To give readers an exclusive sneak preview of Neil Randall's latest novel The Belgrade School Shootings, Alien Buddha Press have made the opening chapters available on their blog.
Here's the opening scene, to whet your appetite:
ON THE THIRD
of May 2024, my former partner Issak Lazarevic, an award-winning novelist and lecturer,
shot dead ten of his students. Why, no one who knew him on a personal or professional
level had any idea whatsoever. Issak was a popular and well-respected figure in
Serbian society. His short- and long-form fictional works were considered the
finest in the country’s contemporary literary cannon. His students absolutely
idolised him – there was a four-year waiting list for his creative writing
programme.
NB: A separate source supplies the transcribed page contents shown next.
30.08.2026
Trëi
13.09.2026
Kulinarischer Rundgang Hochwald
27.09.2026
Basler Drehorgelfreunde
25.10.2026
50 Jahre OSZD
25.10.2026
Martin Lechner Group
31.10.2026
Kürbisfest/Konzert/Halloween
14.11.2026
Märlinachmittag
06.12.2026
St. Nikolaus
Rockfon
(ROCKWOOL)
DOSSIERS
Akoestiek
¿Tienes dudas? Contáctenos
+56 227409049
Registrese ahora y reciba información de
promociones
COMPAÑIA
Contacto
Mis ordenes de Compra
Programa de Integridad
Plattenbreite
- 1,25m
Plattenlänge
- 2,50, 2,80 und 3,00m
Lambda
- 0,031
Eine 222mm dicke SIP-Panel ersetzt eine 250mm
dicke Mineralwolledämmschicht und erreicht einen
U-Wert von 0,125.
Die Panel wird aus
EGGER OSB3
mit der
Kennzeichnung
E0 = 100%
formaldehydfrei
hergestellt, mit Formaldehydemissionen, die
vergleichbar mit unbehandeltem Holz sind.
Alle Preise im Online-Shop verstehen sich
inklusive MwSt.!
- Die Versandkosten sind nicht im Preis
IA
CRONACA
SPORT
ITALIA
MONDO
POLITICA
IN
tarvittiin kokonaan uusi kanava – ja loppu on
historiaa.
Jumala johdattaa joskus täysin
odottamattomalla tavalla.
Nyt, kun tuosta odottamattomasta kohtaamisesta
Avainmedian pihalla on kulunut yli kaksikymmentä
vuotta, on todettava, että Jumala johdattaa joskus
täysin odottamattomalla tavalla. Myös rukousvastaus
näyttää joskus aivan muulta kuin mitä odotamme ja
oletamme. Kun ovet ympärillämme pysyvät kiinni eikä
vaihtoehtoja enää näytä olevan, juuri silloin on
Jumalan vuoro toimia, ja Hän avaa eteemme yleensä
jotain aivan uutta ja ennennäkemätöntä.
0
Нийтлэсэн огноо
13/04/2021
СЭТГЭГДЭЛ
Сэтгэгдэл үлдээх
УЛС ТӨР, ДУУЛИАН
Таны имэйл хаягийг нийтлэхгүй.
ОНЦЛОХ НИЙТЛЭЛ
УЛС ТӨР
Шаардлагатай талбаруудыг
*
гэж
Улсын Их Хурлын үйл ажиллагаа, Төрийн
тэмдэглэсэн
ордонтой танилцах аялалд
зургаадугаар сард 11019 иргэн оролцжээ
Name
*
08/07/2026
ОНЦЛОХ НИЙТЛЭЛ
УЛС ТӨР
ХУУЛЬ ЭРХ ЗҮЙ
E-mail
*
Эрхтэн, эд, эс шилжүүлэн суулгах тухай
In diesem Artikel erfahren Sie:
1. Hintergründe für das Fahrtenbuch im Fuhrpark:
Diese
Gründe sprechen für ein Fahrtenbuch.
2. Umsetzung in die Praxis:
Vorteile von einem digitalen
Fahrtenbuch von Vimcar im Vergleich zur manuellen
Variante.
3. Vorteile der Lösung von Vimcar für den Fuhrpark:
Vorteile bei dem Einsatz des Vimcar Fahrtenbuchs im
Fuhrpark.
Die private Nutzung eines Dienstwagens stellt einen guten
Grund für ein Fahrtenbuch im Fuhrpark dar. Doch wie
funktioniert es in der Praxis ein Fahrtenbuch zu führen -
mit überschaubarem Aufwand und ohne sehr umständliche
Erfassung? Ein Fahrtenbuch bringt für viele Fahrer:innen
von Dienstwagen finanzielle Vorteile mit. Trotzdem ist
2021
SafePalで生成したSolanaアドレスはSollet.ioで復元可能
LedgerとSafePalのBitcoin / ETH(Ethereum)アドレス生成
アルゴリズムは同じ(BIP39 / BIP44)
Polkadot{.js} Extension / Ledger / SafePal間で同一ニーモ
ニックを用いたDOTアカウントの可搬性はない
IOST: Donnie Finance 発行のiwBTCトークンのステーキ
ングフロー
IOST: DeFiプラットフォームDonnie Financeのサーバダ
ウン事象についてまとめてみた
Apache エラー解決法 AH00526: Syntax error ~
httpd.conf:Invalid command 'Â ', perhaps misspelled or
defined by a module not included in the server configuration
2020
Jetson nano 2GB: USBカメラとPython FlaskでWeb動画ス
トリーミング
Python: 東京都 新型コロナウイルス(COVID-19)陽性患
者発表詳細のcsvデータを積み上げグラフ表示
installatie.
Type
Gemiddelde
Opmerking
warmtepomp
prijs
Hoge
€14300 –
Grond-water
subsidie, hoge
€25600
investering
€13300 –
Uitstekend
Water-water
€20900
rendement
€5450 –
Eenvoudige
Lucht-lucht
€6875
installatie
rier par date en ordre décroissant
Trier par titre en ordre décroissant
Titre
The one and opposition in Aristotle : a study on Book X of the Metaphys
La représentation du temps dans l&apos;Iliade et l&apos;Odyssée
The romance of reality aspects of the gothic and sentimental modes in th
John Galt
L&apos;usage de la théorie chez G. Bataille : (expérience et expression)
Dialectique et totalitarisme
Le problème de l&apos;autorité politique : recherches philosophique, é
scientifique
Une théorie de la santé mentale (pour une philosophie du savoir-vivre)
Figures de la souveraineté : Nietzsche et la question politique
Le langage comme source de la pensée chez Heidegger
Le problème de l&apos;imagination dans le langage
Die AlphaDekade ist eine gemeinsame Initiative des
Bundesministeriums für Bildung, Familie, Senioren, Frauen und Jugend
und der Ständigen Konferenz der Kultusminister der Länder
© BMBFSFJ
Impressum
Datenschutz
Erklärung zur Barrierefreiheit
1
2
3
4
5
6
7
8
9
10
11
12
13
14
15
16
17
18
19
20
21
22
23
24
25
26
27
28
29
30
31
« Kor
Colleagues who spoke to Issak earlier that morning detected nothing
out of the ordinary, in either his general demeanour or outward behaviour. In
the staff room, not half an hour before he opened fire on a group of
defenceless teenagers, he acted perfectly normally – or as normally as anyone
so intense and preoccupied with his own thoughts typically acted. He exchanged
good morning greetings with everyone he encountered, and even went so far as to
confirm his attendance at a colleague’s retirement party. ‘Of course I’ll be
there,’ he told Ivana Lubic, one of the secretaries. ‘Radovan is a fine man.
I’ve always had the greatest respect for him. I’ll be sure to pop out at
lunchtime and grab him a bottle of something special. Forty years in the
profession is a huge achievement’.
Hardly the words or sentiments of somebody
carrying CZ-75 Shadow 2 and Ruger .22 LR variant pistols in his briefcase.
In CCTV footage that would feature on
news bulletins not just in Serbia but all across the world, Issak can clearly
be seen walking across the faculty car park, with the same briefcase in his
hand. If you didn’t know him personally, or weren’t aware of his literary
pedigree, he would’ve appeared completely unassuming – medium height,
middle-aged, unremarkably dressed (the same corduroy blazer, striped
button-down shirt, and slacks combination he’d been wearing to lectures for
years) – a face worthy of any crowd. In the immediate aftermath of the
shootings, I remember replaying that footage time and again on my laptop, what
were the last moments of the old Issak Lazarevic – a man I once genuinely loved
with all my heart – before he became someone and -thing I would never have
recognised: a maniac and monster rolled into one.
And it’s curious how we can piece
together a person’s movements like this – from the security camera images to
the eyewitness accounts, to the moment armed police burst into the classroom
and found him sat at his desk calmly reading from a well-thumbed copy of The
Professional Mourner, what many consider his masterpiece, while surrounded
by ten fresh corpses. But we can never tell what’s going on in their heads, or
why they acted in the way they did, what motivated them to do something so
despicable and so out of character.
As for the actual murders, the crime
scene specialists were able to ascertain a concrete and chilling chain of
events. From the entry point of each bullet, the blood spatter, to the way the
young bodies had crumpled to the classroom floor and the desks and chairs been
upturned, it was evident that Issak had opened fire on the children without
much, if any warning. This was corroborated to a certain extent by the
lecturers and students in adjoining classrooms, as they heard no raised voices
or anything out of the ordinary before the first shot rang out. Each student
had been targeted twice, with the first bullet either killing them outright or
incapacitating them. The second bullet, a headshot, was uncanny in its accuracy:
direct through the middle of the forehead. When questioned following the
attack, one of the ballistics experts made the following comments: ‘It was the
kind of thing you’d see an experienced hunter do after they’d clipped their
prey. What you’d probably call a “humane gesture”, putting the beast out of its
misery as quickly and expediently as possible. That, or a mafiosi-style
contract killing’.
And it’s here that the case presented its
first serious anomaly – of what would be many in the coming weeks, months, and
beyond.
Only a skilled, experienced marksman
could’ve discharged shots of that accuracy in what was an incredibly short
space of time. By all reckoning, barely a minute passed between the first
reported gunshot and the last. But to the best of anybody’s knowledge –
certainly mine, or any of Issak’s close friends, fellow writers, or colleagues
at the institute – he’d never fired a gun before in his life.